Dataset records:
**********

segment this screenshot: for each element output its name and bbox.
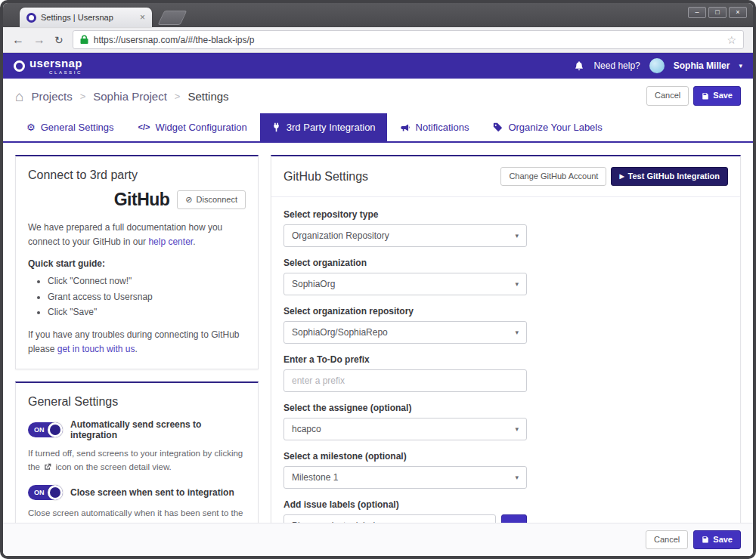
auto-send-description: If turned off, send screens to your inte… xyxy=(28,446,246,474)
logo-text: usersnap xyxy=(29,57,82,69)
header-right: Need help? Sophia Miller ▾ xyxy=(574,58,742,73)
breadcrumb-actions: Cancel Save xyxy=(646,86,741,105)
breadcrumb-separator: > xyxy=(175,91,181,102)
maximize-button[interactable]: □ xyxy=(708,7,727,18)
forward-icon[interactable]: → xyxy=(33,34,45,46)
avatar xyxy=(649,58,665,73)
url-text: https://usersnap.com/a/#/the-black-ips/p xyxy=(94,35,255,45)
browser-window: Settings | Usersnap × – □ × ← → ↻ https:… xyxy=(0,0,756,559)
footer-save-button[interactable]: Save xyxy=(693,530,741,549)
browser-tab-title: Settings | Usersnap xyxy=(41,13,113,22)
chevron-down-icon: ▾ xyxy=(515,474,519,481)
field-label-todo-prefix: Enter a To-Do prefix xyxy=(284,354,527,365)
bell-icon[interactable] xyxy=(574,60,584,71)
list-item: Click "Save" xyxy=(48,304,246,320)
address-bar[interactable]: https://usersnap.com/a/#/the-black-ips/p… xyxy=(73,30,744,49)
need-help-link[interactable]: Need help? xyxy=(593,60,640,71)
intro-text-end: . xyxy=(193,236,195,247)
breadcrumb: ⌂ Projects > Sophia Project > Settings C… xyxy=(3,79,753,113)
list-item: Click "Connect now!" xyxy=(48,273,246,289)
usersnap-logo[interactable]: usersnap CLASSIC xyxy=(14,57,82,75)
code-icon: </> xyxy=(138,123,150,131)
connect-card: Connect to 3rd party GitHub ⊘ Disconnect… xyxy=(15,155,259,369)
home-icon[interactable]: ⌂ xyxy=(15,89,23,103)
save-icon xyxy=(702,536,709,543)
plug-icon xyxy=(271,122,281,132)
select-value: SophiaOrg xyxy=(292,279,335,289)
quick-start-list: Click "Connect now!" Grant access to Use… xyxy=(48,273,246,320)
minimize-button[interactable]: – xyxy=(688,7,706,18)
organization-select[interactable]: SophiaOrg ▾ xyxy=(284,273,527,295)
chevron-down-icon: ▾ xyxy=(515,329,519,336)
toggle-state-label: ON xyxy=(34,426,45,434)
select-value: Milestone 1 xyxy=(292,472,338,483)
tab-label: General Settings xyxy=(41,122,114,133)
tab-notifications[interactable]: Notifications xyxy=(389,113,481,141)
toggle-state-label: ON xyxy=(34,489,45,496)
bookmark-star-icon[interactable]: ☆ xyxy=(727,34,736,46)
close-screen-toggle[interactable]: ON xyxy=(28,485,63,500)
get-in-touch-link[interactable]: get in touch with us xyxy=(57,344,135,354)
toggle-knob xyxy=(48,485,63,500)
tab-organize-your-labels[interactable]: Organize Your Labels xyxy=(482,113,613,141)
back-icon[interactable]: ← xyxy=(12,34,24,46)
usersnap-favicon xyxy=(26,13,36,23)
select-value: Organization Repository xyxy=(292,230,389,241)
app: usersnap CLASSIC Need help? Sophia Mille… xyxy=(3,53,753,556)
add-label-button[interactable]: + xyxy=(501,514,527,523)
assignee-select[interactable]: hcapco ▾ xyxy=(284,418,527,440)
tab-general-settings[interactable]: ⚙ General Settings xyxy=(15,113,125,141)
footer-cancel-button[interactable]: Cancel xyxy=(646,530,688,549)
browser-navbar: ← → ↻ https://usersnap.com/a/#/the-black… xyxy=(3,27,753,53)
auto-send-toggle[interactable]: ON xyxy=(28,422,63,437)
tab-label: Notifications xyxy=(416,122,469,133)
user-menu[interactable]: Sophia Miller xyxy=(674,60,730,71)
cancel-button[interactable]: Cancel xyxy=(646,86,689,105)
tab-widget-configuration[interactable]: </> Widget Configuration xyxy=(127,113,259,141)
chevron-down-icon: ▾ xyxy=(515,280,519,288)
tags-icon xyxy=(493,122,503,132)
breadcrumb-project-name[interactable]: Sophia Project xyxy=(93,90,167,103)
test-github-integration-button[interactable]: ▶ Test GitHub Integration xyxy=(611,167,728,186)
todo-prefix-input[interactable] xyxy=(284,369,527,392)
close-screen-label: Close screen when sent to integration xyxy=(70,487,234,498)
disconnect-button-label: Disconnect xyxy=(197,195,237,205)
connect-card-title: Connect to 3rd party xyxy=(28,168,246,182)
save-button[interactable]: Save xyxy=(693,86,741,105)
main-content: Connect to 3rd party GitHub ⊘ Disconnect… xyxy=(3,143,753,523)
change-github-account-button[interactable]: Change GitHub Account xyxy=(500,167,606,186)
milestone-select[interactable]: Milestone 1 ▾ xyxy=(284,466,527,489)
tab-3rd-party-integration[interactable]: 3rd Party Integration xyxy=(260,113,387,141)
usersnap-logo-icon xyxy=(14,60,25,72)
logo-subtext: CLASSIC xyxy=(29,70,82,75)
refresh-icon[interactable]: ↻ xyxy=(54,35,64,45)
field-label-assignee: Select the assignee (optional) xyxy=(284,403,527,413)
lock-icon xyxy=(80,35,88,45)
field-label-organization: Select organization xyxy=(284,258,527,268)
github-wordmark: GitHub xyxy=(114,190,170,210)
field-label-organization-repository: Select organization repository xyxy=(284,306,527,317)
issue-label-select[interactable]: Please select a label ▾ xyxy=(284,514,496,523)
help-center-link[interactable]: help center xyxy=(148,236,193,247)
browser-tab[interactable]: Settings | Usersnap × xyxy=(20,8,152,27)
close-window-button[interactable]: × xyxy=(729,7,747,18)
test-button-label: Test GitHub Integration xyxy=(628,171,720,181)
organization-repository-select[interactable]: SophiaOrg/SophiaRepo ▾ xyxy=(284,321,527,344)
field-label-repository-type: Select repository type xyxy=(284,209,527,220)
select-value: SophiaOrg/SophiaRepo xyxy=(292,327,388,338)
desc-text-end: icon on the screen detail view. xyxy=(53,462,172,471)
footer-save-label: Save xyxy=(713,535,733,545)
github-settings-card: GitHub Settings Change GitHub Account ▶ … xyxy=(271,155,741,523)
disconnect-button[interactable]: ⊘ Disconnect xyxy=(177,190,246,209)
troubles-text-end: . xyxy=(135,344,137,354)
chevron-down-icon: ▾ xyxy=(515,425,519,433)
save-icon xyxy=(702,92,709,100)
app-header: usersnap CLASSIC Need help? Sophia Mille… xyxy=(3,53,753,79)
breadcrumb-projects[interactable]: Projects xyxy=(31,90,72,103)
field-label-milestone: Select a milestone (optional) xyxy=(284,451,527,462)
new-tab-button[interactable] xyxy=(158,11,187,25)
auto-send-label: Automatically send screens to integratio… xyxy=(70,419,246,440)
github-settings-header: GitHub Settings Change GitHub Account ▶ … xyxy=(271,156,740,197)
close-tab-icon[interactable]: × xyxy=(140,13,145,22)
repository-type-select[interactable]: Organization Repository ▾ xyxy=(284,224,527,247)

**********

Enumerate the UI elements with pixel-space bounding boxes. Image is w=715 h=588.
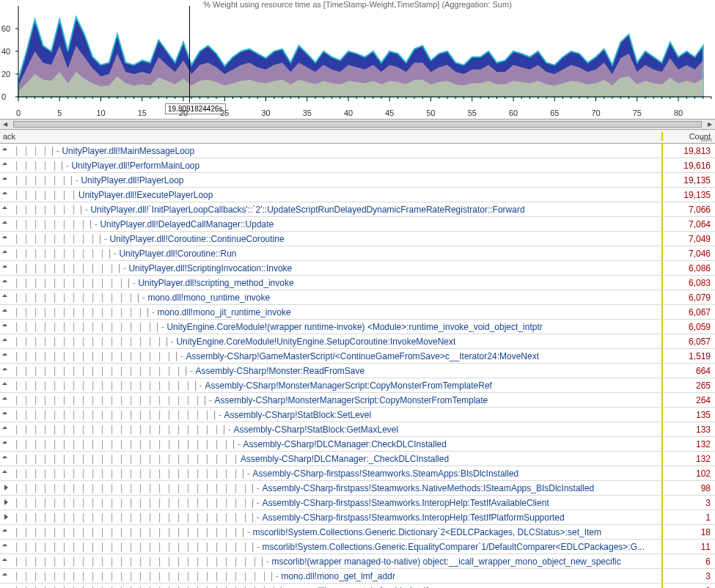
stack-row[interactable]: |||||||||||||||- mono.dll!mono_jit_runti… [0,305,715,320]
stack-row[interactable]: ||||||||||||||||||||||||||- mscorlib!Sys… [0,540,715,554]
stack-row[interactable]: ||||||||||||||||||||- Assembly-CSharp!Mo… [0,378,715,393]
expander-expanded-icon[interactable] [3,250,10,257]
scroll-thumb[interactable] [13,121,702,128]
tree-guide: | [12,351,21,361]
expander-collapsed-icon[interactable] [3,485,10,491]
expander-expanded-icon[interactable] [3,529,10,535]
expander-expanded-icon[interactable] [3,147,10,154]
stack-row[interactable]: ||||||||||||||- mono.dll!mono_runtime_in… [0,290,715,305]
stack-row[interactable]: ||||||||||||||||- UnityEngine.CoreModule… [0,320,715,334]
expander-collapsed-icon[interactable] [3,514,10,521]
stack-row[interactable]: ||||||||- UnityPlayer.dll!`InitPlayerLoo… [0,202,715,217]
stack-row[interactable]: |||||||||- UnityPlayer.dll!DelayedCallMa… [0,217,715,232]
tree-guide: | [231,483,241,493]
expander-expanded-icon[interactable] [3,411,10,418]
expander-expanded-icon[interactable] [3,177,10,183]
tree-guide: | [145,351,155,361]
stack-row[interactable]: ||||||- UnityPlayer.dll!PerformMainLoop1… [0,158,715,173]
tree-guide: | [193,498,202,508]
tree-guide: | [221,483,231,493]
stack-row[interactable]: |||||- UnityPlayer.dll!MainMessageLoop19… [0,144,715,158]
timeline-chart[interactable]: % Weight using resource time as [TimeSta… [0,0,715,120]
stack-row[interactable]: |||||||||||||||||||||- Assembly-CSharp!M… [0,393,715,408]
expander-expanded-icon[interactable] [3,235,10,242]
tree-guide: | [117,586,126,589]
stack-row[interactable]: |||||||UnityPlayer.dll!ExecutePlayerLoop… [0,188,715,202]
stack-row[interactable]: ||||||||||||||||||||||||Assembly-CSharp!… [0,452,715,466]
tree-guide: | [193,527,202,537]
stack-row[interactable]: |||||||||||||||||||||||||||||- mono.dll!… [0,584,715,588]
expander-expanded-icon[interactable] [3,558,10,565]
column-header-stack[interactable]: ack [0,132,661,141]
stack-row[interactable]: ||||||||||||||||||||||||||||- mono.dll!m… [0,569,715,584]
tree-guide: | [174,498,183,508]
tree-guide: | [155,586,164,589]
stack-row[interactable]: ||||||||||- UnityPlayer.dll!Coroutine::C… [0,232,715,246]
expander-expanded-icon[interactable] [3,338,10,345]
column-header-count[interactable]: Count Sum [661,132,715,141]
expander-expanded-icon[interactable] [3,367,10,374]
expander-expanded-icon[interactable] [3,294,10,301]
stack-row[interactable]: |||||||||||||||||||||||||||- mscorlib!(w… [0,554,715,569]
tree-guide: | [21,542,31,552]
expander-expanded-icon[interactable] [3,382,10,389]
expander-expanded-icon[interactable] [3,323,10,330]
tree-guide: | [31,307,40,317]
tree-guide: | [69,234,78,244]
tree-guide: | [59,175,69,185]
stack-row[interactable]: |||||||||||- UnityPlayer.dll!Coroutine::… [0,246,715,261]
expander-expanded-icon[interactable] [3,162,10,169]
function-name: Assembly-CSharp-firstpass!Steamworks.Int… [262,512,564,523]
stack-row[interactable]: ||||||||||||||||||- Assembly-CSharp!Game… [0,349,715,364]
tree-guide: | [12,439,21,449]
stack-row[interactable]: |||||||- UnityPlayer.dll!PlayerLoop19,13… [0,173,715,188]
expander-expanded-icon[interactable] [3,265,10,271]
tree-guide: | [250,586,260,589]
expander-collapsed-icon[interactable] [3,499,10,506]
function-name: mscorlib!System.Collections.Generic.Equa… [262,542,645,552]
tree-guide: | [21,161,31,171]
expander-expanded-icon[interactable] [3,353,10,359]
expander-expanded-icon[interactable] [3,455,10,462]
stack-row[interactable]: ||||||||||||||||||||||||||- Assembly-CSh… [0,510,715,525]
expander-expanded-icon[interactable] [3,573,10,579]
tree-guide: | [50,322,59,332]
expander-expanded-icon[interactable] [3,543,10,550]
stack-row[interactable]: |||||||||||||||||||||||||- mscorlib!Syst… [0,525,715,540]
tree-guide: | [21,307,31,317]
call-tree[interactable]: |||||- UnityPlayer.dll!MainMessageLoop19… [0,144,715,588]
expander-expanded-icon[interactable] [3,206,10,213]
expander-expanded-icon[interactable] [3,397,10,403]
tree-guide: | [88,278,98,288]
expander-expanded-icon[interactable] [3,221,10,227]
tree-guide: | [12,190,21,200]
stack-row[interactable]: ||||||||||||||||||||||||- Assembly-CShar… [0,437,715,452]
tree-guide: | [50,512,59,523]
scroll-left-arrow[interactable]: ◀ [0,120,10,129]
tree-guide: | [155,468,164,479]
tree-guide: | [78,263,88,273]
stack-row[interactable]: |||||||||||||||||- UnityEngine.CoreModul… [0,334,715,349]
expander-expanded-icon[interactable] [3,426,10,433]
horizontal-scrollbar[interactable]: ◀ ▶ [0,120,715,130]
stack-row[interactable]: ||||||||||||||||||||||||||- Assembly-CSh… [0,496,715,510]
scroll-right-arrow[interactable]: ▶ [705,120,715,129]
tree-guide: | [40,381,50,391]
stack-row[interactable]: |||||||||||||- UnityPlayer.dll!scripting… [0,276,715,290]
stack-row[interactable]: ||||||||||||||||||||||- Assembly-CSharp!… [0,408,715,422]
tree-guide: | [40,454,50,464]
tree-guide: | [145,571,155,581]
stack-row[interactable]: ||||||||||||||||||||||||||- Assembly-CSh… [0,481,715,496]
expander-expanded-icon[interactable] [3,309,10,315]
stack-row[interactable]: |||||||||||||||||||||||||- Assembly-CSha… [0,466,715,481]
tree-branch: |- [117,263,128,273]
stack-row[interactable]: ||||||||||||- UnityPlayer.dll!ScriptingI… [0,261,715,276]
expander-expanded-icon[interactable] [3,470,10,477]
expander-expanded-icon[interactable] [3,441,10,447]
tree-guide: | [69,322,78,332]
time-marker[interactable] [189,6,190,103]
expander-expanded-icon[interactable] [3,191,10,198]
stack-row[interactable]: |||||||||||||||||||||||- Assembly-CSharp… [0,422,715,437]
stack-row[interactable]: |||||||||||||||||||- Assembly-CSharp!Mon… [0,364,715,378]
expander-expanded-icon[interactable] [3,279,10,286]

**********

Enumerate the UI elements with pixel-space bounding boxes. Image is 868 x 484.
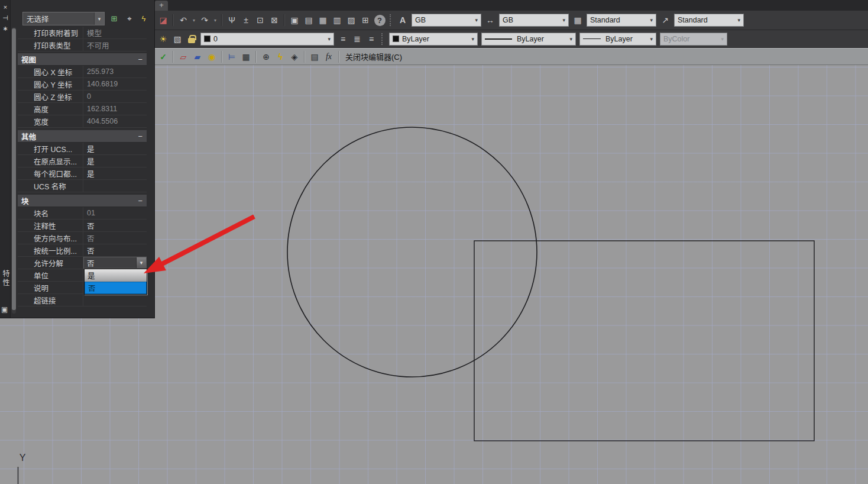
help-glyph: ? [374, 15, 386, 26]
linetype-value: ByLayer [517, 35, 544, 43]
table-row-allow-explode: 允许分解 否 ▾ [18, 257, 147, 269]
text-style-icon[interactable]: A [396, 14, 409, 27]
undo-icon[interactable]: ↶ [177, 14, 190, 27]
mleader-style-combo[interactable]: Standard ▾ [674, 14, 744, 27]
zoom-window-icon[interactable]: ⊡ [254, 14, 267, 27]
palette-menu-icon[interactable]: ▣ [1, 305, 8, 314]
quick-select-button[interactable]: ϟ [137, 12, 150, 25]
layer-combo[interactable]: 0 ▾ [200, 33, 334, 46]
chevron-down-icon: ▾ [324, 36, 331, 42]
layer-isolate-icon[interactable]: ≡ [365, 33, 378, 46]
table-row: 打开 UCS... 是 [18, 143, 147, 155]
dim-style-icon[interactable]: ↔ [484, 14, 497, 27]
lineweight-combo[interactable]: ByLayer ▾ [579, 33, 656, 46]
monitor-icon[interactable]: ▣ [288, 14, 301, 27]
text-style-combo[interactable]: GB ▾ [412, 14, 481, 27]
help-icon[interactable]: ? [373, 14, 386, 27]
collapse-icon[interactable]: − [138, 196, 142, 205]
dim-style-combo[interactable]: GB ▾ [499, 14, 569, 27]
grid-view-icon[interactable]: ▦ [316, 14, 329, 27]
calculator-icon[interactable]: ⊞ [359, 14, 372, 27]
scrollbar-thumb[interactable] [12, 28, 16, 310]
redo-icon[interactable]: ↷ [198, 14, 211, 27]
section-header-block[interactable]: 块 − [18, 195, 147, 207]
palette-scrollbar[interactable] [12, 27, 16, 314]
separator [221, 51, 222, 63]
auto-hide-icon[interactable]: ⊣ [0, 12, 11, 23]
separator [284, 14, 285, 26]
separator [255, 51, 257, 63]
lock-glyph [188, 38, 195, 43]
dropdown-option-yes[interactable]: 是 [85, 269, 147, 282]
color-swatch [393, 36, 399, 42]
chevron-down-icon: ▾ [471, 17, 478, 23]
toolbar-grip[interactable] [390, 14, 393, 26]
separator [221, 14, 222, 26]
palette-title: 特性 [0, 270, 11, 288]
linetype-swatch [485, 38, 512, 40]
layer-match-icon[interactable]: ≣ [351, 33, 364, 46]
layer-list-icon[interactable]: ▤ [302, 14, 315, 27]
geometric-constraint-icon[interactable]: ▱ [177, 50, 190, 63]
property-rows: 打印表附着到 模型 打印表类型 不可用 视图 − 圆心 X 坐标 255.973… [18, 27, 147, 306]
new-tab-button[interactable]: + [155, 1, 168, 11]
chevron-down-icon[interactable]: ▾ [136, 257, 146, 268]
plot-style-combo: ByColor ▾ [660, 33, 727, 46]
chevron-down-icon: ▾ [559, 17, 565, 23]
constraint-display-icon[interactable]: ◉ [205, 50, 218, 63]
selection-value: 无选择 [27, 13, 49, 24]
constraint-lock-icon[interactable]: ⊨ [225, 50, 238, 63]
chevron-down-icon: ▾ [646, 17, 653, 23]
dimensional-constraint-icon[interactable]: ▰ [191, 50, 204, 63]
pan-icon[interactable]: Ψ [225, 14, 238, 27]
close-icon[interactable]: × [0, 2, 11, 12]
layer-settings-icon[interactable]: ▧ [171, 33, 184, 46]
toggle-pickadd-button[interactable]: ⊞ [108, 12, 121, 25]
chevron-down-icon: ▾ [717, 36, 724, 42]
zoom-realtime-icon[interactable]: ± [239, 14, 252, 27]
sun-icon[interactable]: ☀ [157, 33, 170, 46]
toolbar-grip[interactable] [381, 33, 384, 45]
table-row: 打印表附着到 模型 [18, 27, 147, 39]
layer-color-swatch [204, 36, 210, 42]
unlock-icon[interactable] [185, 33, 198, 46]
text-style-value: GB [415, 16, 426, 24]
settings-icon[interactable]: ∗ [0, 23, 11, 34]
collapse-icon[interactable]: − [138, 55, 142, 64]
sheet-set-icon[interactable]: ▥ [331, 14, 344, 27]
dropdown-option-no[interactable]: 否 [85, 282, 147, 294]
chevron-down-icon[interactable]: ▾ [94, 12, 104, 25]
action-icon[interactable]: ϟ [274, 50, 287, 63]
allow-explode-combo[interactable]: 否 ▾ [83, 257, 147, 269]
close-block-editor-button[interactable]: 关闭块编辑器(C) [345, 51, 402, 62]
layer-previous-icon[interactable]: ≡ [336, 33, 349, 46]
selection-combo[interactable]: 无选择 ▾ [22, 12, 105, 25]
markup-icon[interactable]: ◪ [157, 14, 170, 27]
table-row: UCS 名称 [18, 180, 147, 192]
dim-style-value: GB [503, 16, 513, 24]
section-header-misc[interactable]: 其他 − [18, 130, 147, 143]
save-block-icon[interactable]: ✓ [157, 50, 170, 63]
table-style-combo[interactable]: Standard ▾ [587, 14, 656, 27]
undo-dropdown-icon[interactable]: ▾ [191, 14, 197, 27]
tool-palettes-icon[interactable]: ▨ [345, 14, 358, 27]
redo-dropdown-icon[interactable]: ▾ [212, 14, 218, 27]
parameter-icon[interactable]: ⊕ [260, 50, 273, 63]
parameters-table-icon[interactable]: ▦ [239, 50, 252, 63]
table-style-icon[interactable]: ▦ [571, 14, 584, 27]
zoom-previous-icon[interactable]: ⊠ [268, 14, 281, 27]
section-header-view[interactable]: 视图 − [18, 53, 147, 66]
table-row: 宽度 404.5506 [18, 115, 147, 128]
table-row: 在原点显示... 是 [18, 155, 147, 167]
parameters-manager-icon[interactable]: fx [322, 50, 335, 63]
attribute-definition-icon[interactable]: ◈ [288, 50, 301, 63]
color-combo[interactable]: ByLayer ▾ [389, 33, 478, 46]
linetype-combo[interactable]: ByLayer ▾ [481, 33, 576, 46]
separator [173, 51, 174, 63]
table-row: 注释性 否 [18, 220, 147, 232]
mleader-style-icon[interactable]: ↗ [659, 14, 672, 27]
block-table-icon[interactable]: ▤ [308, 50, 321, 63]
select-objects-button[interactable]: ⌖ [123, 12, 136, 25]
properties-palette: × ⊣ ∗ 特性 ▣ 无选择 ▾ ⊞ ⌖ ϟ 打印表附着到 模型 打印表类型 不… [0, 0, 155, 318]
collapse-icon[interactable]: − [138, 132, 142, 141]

**********

Work item:
Using the listing above, show each line with the word "Image" in it.

The answer:
Enumerate the UI elements with pixel-space bounding boxes. Image is w=715 h=588.
Enumerate the UI elements with pixel-space bounding boxes. Image is 868 x 484.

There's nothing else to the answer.